Tubes improves: No longer requires download

The peer-to-peer Tubes application now works as a Web-publishing platform.

Tubes, the powerful peer-to-peer synchronization service we first covered in January, now has a hosting service, as well. Once you create a "tube" on your PC and synchronize it, other users will be able to view it on the Web. They no longer need the Tubes software.

To update a Tube site, just drag files into its tile.

This means that Tubes is now a Web-publishing platform, which is an interesting development. You will be able to create a site using Tubes, and then update the site just by dragging files or directories from your PC. Whenever you're connected to the network, your site gets the new files straight from your PC, and the Web site is immediately updated.

This feature can be used to create fairly deep, professional sites, or just for keeping family members up to date with vacation photos. The drag-to-publish function reduces the hassle of keeping a site up to date.

You can use Tubes to publish sites, like this Digg experiment.

The PC synchronization lets users subscribe to Tube sites and get them downloaded to their PC for offline viewing later. Few people will likely use Tubes in this way, but it is cool if you want your own always-updated archive of a particular Tube. It's a lot like subscribing to a podcast.

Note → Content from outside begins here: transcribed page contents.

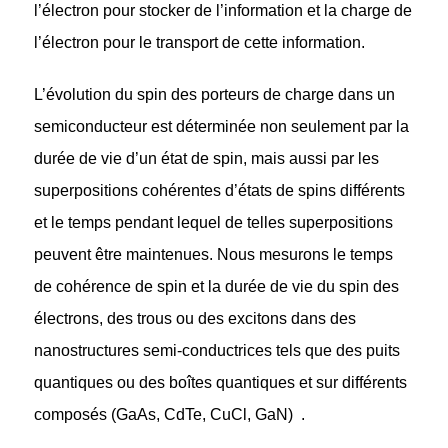
l’électron pour stocker de l’information et la charge de
l’électron pour le transport de cette information.
L’évolution du spin des porteurs de charge dans un
semiconducteur est déterminée non seulement par la
durée de vie d’un état de spin, mais aussi par les
superpositions cohérentes d’états de spins différents
et le temps pendant lequel de telles superpositions
peuvent être maintenues. Nous mesurons le temps
de cohérence de spin et la durée de vie du spin des
électrons, des trous ou des excitons dans des
nanostructures semi-conductrices tels que des puits
quantiques ou des boîtes quantiques et sur différents
composés (GaAs, CdTe, CuCl, GaN) .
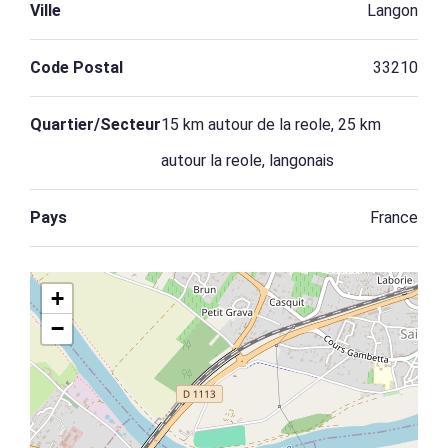
Ville
Langon
Code Postal
33210
Quartier/Secteur
15 km autour de la reole, 25 km
autour la reole, langonais
Pays
France
+
−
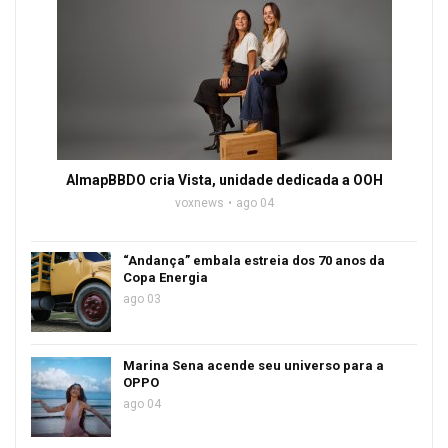
AlmapBBDO cria Vista, unidade dedicada a OOH
voxnews
ago 04
“Andança” embala estreia dos 70 anos da
Copa Energia
ago 03
Marina Sena acende seu universo para a
OPPO
ago 04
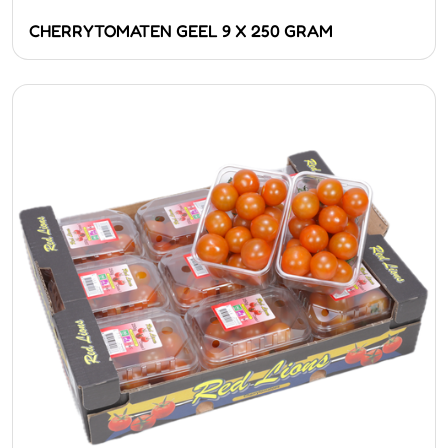
CHERRYTOMATEN GEEL 9 X 250 GRAM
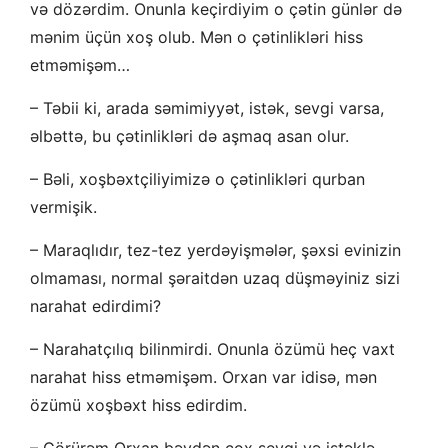
və dözərdim. Onunla keçirdiyim o çətin günlər də
mənim üçün xoş olub. Mən o çətinlikləri hiss
etməmişəm…
– Təbii ki, arada səmimiyyət, istək, sevgi varsa,
əlbəttə, bu çətinlikləri də aşmaq asan olur.
– Bəli, xoşbəxtçiliyimizə o çətinlikləri qurban
vermişik.
– Maraqlıdır, tez-tez yerdəyişmələr, şəxsi evinizin
olmaması, normal şəraitdən uzaq düşməyiniz sizi
narahat edirdimi?
– Narahatçılıq bilinmirdi. Onunla özümü heç vaxt
narahat hiss etməmişəm. Orxan var idisə, mən
özümü xoşbəxt hiss edirdim.
– Görürəm Orxan bəydən çox sevgi və istəklə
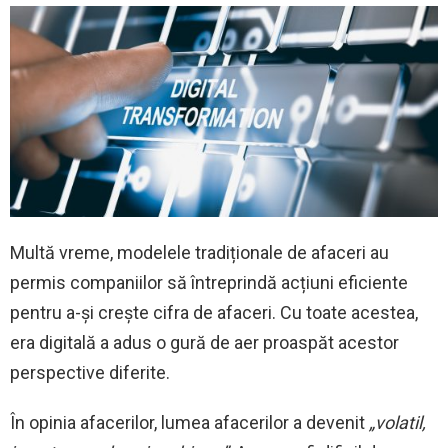
Multă vreme, modelele tradiționale de afaceri au
permis companiilor să întreprindă acțiuni eficiente
pentru a-și crește cifra de afaceri. Cu toate acestea,
era digitală a adus o gură de aer proaspăt acestor
perspective diferite.
În opinia afacerilor, lumea afacerilor a devenit
„volatil,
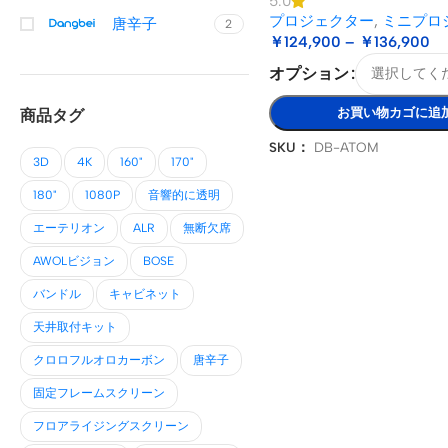
5.0
プロジェクター
,
ミニプロ
唐辛子
2
￥
124,900
–
￥
136,900
オプション
お買い物カゴに追
商品タグ
SKU：
DB-ATOM
3D
4K
160"
170"
180"
1080P
音響的に透明
エーテリオン
ALR
無断欠席
AWOLビジョン
BOSE
バンドル
キャビネット
天井取付キット
クロロフルオロカーボン
唐辛子
固定フレームスクリーン
フロアライジングスクリーン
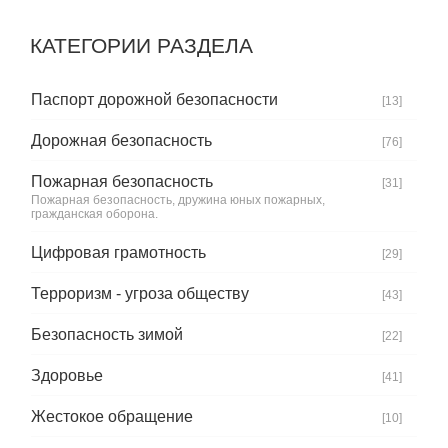
КАТЕГОРИИ РАЗДЕЛА
Паспорт дорожной безопасности
[13]
Дорожная безопасность
[76]
Пожарная безопасность
[31]
Пожарная безопасность, дружина юных пожарных,
гражданская оборона.
Цифровая грамотность
[29]
Терроризм - угроза обществу
[43]
Безопасность зимой
[22]
Здоровье
[41]
Жестокое обращение
[10]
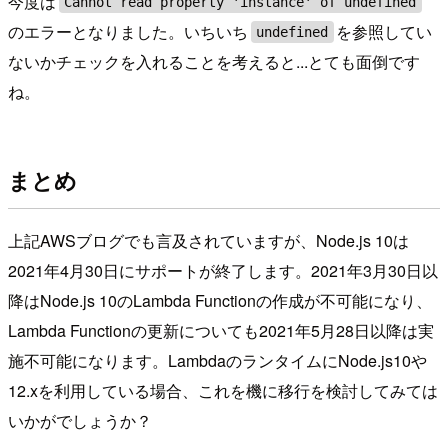
今度は
Cannot read property 'instance' of undefined
のエラーとなりました。いちいち
を参照してい
undefined
ないかチェックを入れることを考えると...とても面倒です
ね。
まとめ
上記AWSブログでも言及されていますが、Node.js 10は
2021年4月30日にサポートが終了します。2021年3月30日以
降はNode.js 10のLambda Functionの作成が不可能になり、
Lambda Functionの更新についても2021年5月28日以降は実
施不可能になります。LambdaのランタイムにNode.js10や
12.xを利用している場合、これを機に移行を検討してみては
いかがでしょうか？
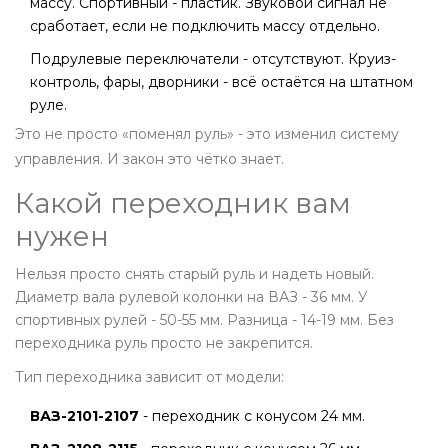
массу. Спортивный - пластик. Звуковой сигнал не
сработает, если не подключить массу отдельно.
Подрулевые переключатели - отсутствуют. Круиз-
контроль, фары, дворники - всё остаётся на штатном
руле.
Это не просто «поменял руль» - это изменил систему
управления. И закон это чётко знает.
Какой переходник вам
нужен
Нельзя просто снять старый руль и надеть новый.
Диаметр вала рулевой колонки на ВАЗ - 36 мм. У
спортивных рулей - 50-55 мм. Разница - 14-19 мм. Без
переходника руль просто не закрепится.
Тип переходника зависит от модели:
ВАЗ-2101-2107
- переходник с конусом 24 мм.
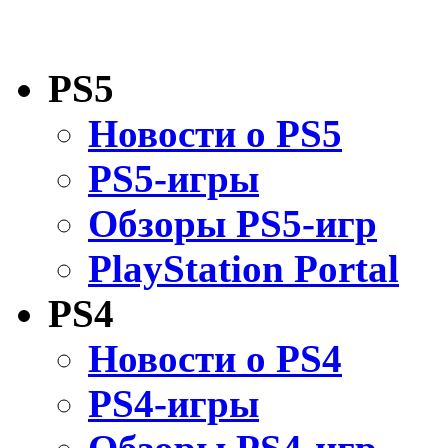
PS5
Новости о PS5
PS5-игры
Обзоры PS5-игр
PlayStation Portal
PS4
Новости о PS4
PS4-игры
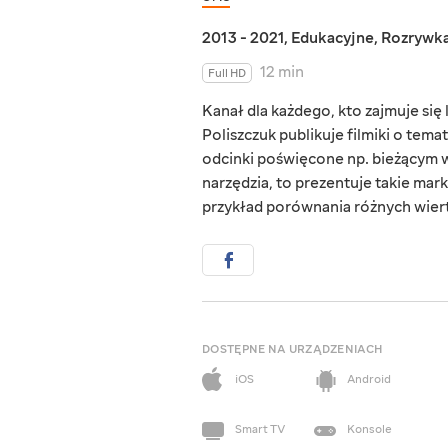
2013 - 2021
,
Edukacyjne
,
Rozrywk
12 min
Full HD
Kanał dla każdego, kto zajmuje si
Poliszczuk publikuje filmiki o tema
odcinki poświęcone np. bieżącym w
narzędzia, to prezentuje takie mark
przykład porównania różnych wierta
DOSTĘPNE NA URZĄDZENIACH
iOS
Android
Smart TV
Konsole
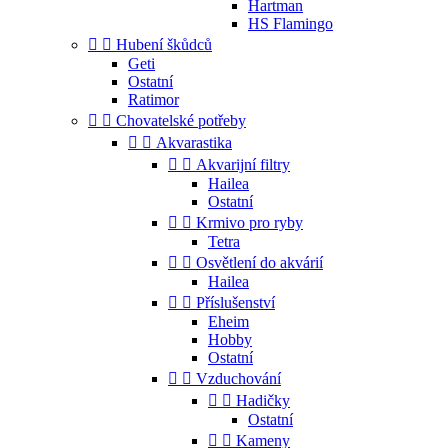
Hartman
HS Flamingo


Hubení škůdců
Geti
Ostatní
Ratimor


Chovatelské potřeby


Akvarastika


Akvarijní filtry
Hailea
Ostatní


Krmivo pro ryby
Tetra


Osvětlení do akvárií
Hailea


Příslušenství
Eheim
Hobby
Ostatní


Vzduchování


Hadičky
Ostatní


Kameny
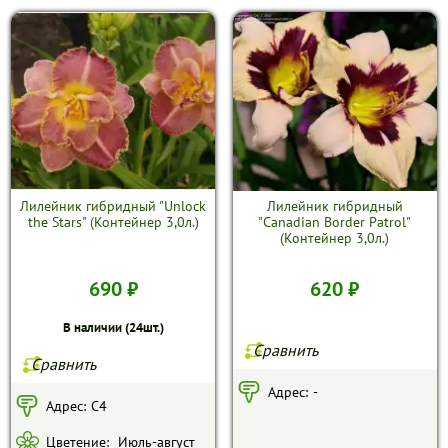
Лилейник гибридный "Unlock
Лилейник гибридный
the Stars" (Контейнер 3,0л.)
"Canadian Border Patrol"
(Контейнер 3,0л.)
690 ₽
620 ₽
В наличии (24шт.)
Сравнить
Сравнить
Адрес:
-
Адрес:
С4
Цветение:
Июль-август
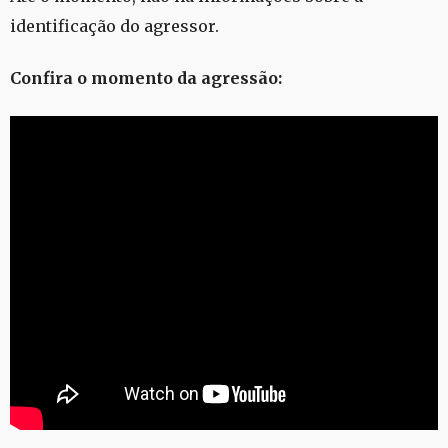
identificação do agressor.
Confira o momento da agressão:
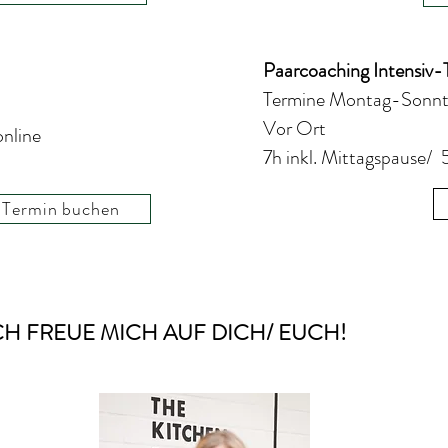
Paarcoaching Intensiv-
Termine Montag-Sonn
Vor Ort
online
7h inkl. Mittagspause/
Termin buchen
CH FREUE MICH AUF DICH/ EUCH!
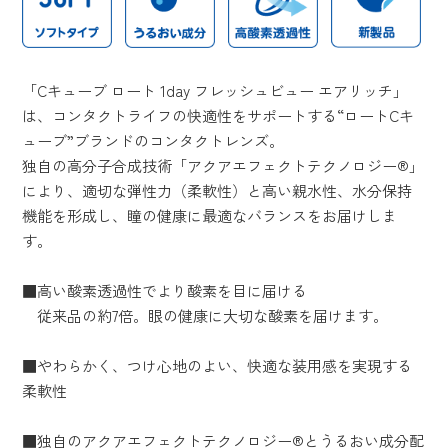
「Cキューブ ロート 1day フレッシュビュー エアリッチ」
は、コンタクトライフの快適性をサポートする“ロートCキ
ューブ”ブランドのコンタクトレンズ。
独自の高分子合成技術「アクアエフェクトテクノロジー®」
により、適切な弾性力（柔軟性）と高い親水性、水分保持
機能を形成し、瞳の健康に最適なバランスをお届けしま
す。
■高い酸素透過性でより酸素を目に届ける
従来品の約7倍。眼の健康に大切な酸素を届けます。
■やわらかく、つけ心地のよい、快適な装用感を実現する
柔軟性
■独自のアクアエフェクトテクノロジー®とうるおい成分配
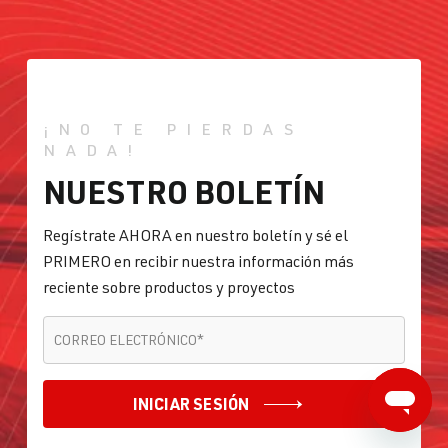
¡NO TE PIERDAS
NADA!
NUESTRO BOLETÍN
Regístrate AHORA en nuestro boletín y sé el
PRIMERO en recibir nuestra información más
reciente sobre productos y proyectos
CORREO ELECTRÓNICO
*
CORREO ELECTRÓNICO
*
INICIAR SESIÓN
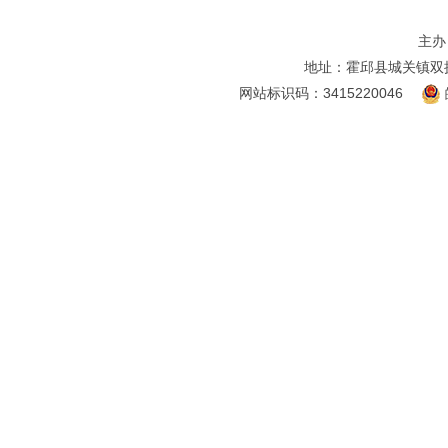
主办
地址：霍邱县城关镇双
网站标识码：3415220046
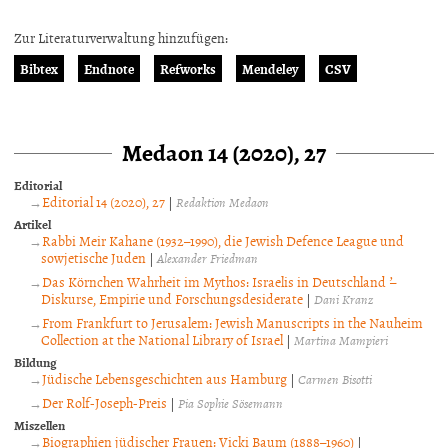
Zur Literaturverwaltung hinzufügen:
Bibtex
Endnote
Refworks
Mendeley
CSV
Medaon 14 (2020), 27
Editorial
Editorial 14 (2020), 27
|
Redaktion Medaon
Artikel
Rabbi Meir Kahane (1932–1990), die Jewish Defence League und
sowjetische Juden
|
Alexander Friedman
Das Körnchen Wahrheit im Mythos: Israelis in Deutschland ̛–
Diskurse, Empirie und Forschungsdesiderate
|
Dani Kranz
From Frankfurt to Jerusalem: Jewish Manuscripts in the Nauheim
Collection at the National Library of Israel
|
Martina Mampieri
Bildung
Jüdische Lebensgeschichten aus Hamburg
|
Carmen Bisotti
Der Rolf-Joseph-Preis
|
Pia Sophie Sösemann
Miszellen
Biographien jüdischer Frauen: Vicki Baum (1888–1960)
|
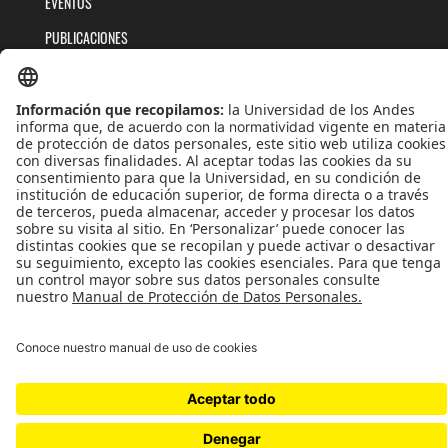
EVENTOS
PUBLICACIONES
QUIÉNES SOMOS
POLÍTICAS DE TRATAMIENTOS DE DATOS
TÉRMINOS Y CONDICIONES
Universidad de los Andes | Vigilada MinEducación
Reconocimiento como Universidad: Decreto 1297 del 30 de mayo de 1964.
Reconocimiento personería jurídica: Resolución 28 del 23 de febrero de 1949 MinJusticia.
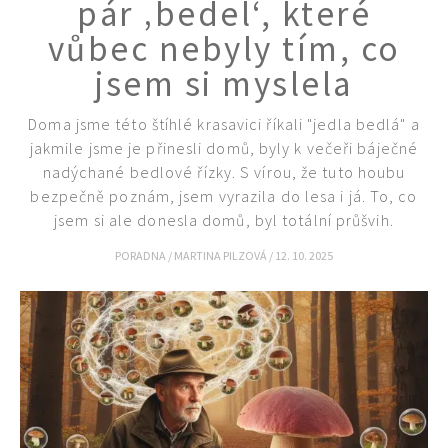
pár ‚bedel‘, které
vůbec nebyly tím, co
jsem si myslela
74 Kč
Objednat >
Doma jsme této štíhlé krasavici říkali "jedla bedlá" a
jakmile jsme je přinesli domů, byly k večeři báječné
nadýchané bedlové řízky. S vírou, že tuto houbu
bezpečně poznám, jsem vyrazila do lesa i já. To, co
jsem si ale donesla domů, byl totální průšvih.
PORADNA
/
MARTINA PILZOVÁ
/
12. 10. 2025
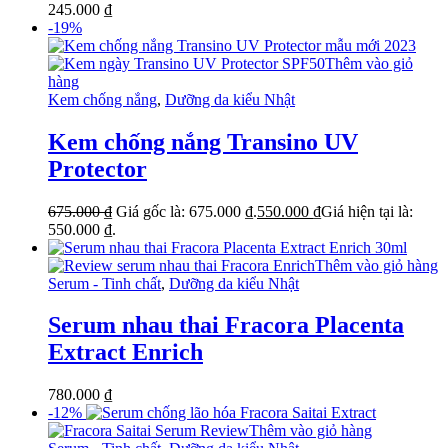
245.000
₫
-19%
Thêm vào giỏ
hàng
Kem chống nắng
,
Dưỡng da kiểu Nhật
Kem chống nắng Transino UV
Protector
675.000
₫
Giá gốc là: 675.000 ₫.
550.000
₫
Giá hiện tại là:
550.000 ₫.
Thêm vào giỏ hàng
Serum - Tinh chất
,
Dưỡng da kiểu Nhật
Serum nhau thai Fracora Placenta
Extract Enrich
780.000
₫
-12%
Thêm vào giỏ hàng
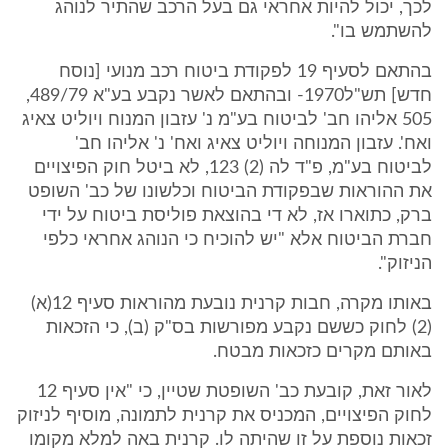
לכך, יכול להיות אחראי גם בעל הרכב שהתיר לנוהג
להשתמש בו".
בהתאם לסעיף 19 לפקודת ביטוח רכב מנועי [נוסח
חדש] תש"ל1970- ובהתאם לאשר נקבע בע"א 489/79,
505 אליהו חב' לביטוח בע"מ נ' עזבון המנוח ויוליט צאיג
ואח'. עזבון המנוחה ויוליט צאיג ואח' נ' אליהו חב'
לביטוח בע"מ, פ"ד לה (2) 123, לא ביטל חוק הפיצויים
את ההוראות שבפקודת הביטוח וכלשונו של כב' השופט
ברק, כתוארו אז, לא די בהוצאת פוליסת ביטוח על ידי
חברת הביטוח אלא "יש להוכיח כי הנוהג אחראי כלפי
הניזוק".
באותו מקרה, חבות קרנית נובעת מהוראות סעיף 12(א)
(2) לחוק כששם נקבע מפורשות בס"ק (ב), כי הזכאות
באותם מקרים כזכאות מבטח.
לאור זאת, קובעת כב' השופטת שטיין, כי "אין סעיף 12
לחוק הפיצויים, המכניס את קרנית לתמונה, מוסיף לניזוק
זכאות נוספת על זו שהיתה לו. קרנית באה למלא מקומו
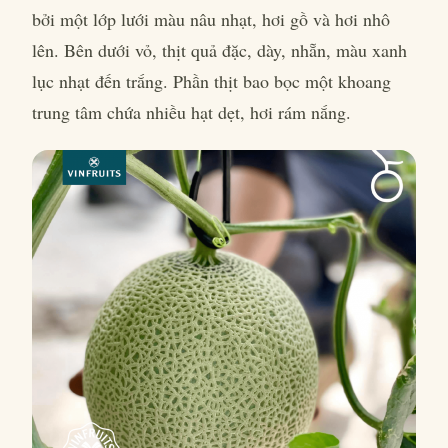
bởi một lớp lưới màu nâu nhạt, hơi gồ và hơi nhô
lên. Bên dưới vỏ, thịt quả đặc, dày, nhẵn, màu xanh
lục nhạt đến trắng. Phần thịt bao bọc một khoang
trung tâm chứa nhiều hạt dẹt, hơi rám nắng.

The service, as I tested it, was missing site templates and a full editing capability. Also, Tubes creates nasty, huge URLs; I'd like to see more publisher-friendly domain mapping.

As before, Tubes offers a lot of utility and access control for the data you put on it, which is important if you're using it in a work environment.

Tubes users get 1GB of storage for free. Paid accounts are available with more capacity.